An exhibit at the Muskegon County Museum, “Coming to the Lakes,” traces the area’s history from 10,000 years ago when mastodons roamed the area to the current flow of tourists to our sugar-sand beaches.
In between, Ottawa and Chippewa Indians, French fur trappers, lumber barons and manufacturers all have used the lakes and rivers to create jobs and a lively community for their workers and their families. The lakes and rivers have been highways for birchbark canoes, Great Lakes cruise ships and ocean-going freighters.
French fur trappers exploring the Muskegon River named what is now Muskegon in the 1600s. Legend holds the name is derived from an American Indian phrase meaning “river of marshes.”
The earliest known European resident in the county was Edward Fitzgerald, a fur trader and trapper who visited the Muskegon area in 1748 and died here. Other traders also are known to have established posts here.
By 1837, the lumber boom initiated what some consider the most romantic historical period of the region. In fact, a favorite destination of today’s tourists is the Hackley & Hume site, the restored Queen Anne homes of Muskegon’s two most famous lumbermen.
The local lumber industry reached its peak in the mid-1880s when 47 sawmills surrounded Muskegon Lake and another 16 dotted the shores of White Lake just to the north. Muskegon was dubbed the “Lumber Queen of the World” when 665 million board feet were cut in 1887.

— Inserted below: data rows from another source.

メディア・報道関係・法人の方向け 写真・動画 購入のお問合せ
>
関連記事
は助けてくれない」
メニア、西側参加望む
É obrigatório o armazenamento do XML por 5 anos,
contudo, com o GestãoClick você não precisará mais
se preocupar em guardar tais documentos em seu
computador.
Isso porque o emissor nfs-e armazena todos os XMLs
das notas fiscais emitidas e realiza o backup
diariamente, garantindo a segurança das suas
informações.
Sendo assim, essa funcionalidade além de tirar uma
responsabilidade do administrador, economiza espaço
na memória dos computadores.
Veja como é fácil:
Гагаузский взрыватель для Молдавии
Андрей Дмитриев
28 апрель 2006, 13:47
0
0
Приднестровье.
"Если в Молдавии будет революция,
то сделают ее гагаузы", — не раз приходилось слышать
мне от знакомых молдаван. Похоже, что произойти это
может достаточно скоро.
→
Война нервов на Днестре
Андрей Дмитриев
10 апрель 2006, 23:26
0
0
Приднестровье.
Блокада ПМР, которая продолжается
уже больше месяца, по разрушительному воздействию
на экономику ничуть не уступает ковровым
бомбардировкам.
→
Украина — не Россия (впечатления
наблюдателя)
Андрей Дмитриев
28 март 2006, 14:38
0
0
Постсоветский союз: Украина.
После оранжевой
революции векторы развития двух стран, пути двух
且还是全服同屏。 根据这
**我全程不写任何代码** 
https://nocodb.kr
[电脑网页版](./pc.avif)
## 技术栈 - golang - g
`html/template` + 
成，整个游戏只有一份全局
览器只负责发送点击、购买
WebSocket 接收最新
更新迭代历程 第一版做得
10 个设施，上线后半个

At the beginning of the 20th century, the lumber era had faded away and Muskegon was well on its way to becoming a diversified industrial center, having attracted such firms as furniture maker Shaw-Walker, bowling lane and bowling ball supplier Brunswick, Campbell, Wyant and Cannon, Continental Motors, auto supplier SPX and the Central Paper Mill to the area. The Great Depression of the 1930s undermined much of that economic development, but the area rebounded during World War II when Muskegon became an “arsenal of Democracy,” manufacturing airplane and tank engines.
Now, the county’s leading employer is Howmet Castings in Whitehall, an Alcoa company that makes casting parts for turbine engines for the aerospace industry. Other major industrial plants produce chemicals, plastics and metal fabrication.
As Muskegon looks to the future, two new facilities have been established on Muskegon Lake that will help lead the way. The Grand Valley State University Annis Water Resources Institute studies the health of the state’s lakes. And GVSU’s Michigan Alternative and Renewable Energy Center is researching alternative energy sources.
Both buildings host community events as well as scientific lectures and meetings. They’re worth a visit when you’re in town just to see their architecture and modernistic energy generation systems.
The area also has drawn numerous students to its two home-grown colleges — Muskegon Community College and Baker College — as well as branches of state educational institutions like Western Michigan and Ferris State universities.
Today, Muskegon is the perfect place for those looking for a balance between urban amenities and easy access to recreational activities.